Georg Tappert
(Berlin, 1880 – 1957)
Georg Tappert was born in Berlin in 1880, the same year as Ernst Ludwig Kirchner (1880-1938) and Franz Marc (1880-1916), the two leading figures in the German Expressionist groups, Brücke and Der Blaue Reiter. Tappert did not join either of these movements, but he became friends with most of the artists involved. He pursued artistic ends closely aligned to theirs, took part in many of their exhibitions, and shared their fate in seeing his work banned by the Nazi regime.
In 1910, Tappert co-founded the School for Visual and Applied Arts in Berlin and the Neue Sezession (with Pechstein and others). He was appointed “first executive officer” of the Neue Sezession and exhibited with them until 1914. In 1911, Tappert helped found the Jury Free Art Show, and in 1912 he began teaching in Berlin. During the First World War, Tappert was drafted into the infantry, where he served until 1918.

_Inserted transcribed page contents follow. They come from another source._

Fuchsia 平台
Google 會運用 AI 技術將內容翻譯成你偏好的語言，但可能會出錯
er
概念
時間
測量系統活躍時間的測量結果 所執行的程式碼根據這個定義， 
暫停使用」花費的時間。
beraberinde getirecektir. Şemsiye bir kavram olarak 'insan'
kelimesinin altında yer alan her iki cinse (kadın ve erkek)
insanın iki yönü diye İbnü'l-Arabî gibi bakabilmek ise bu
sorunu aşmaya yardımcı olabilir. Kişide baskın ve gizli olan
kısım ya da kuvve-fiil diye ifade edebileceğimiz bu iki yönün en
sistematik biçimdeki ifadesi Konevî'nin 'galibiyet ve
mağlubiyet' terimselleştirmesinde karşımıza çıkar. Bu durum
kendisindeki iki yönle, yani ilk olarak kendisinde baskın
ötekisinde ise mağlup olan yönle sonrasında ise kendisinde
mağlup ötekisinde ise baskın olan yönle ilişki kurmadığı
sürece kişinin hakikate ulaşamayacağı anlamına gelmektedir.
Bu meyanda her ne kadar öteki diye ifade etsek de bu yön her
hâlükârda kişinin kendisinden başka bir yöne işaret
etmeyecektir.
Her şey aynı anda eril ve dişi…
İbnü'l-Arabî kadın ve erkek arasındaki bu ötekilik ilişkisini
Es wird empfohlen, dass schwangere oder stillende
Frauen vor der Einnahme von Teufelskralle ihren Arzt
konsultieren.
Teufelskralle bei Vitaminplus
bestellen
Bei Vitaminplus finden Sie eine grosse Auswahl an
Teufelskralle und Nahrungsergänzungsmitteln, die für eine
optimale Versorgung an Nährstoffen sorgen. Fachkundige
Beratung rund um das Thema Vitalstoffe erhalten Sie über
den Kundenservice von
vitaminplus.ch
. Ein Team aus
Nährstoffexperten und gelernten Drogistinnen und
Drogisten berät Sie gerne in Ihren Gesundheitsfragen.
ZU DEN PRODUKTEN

In 1919, he resumed teaching at the Riemann School and the United State Schools for Fine and Applied Arts. That same year, Georg started exhibiting the Novembergruppe. Tappert stopped painting after his Berlin studio blew up in 1944. He died in Berlin on 16 November 1957. Georg Tappert was influenced by Max Liebermann and Ludwig Schmid-Reutte. Schmid-Reutte was a naturalist painter to whom Georg was introduced. Ludwig’s paintings focused on the human body, and his influence is evident in Georg’s nude portraits.